Today marks three months since Congolese authorities detained Parfait Muhani, a 31-year-old pro-democracy activist, in Goma, eastern Democratic Republic of Congo, following a complaint brought by a foundation established by the wife of Congo’s president, Felix Tshisekedi.
Muhani, a member of the citizens’ movement Struggle for Change (Lutte pour le Changement, or Lucha), faces the death penalty on charges of “criminal association” for allegedly “having formed an association with the aim of discrediting people and properties,” and criminal defamation for posting a tweet denouncing embezzlement allegedly involving some of the foundation’s staff. The trial is expected to begin later this month.

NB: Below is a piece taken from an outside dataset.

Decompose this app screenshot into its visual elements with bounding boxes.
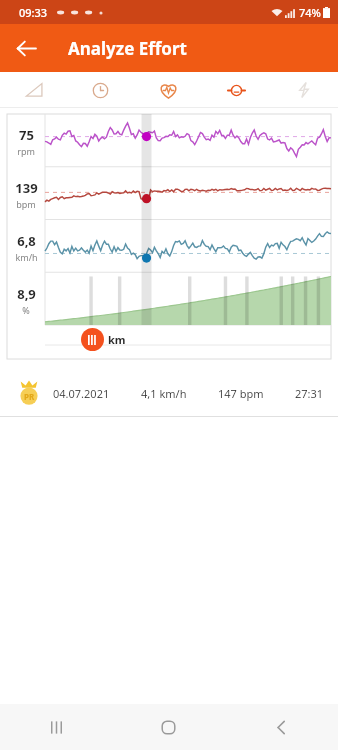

Congo’s death penalty has not been carried out in two decades, but Muhani could still get a life sentence.
The showdown between the Denise Nyakeru Tshisekedi Foundation, founded by First Lady Denise Nyakeru Tshisekedi, and Congolese activists began in June, when Lucha alleged that local authorities in North Kivu’s Rutshuru territory and some of the foundation’s staff had misappropriated goods intended for people displaced by the Nyiragongo volcanic eruption. While an official from Rutshuru and his associate were prosecuted and convicted, the foundation was not investigated.
Instead, the foundation filed a complaint against Lucha members, and the authorities arrested Muhani in Goma on July 6. On August 22, the authorities arrested another Lucha activist, Ghislain Muhiwa, 31, during his wedding celebrations. And an arrest warrant has been issued against a third Lucha member, Espoir Ngalukiye.
“We thought that the judiciary was [also] going to investigate those responsible [at the foundation] for the [alleged] misappropriations,” Muhiwa told us. “But it turned out differently.”
Because martial law is currently in force in North Kivu, Muhani and Muhiwa will be tried before a military court, contrary to the African Commission on Human and Peoples’ Rights, which says civilians should never face military trial.
Muhani and Muhiwa were previously targeted for their activism. Both were detained for months in 2016 and 2018 at Goma’s prison for peacefully protesting then-President Joseph Kabila’s staying in office beyond the two-term limit.
Over the past year, Human Rights Watch has documented dozens of cases involving state agents and security forces targeting activists critical of the government, including other Lucha members and whistleblowers.
Prosecutors in Congo should stop responding to allegations of corruption by prosecuting those making the claims. Rather than targeting the messengers, the authorities should investigate Lucha’s allegations into misappropriation of aid and take appropriate action.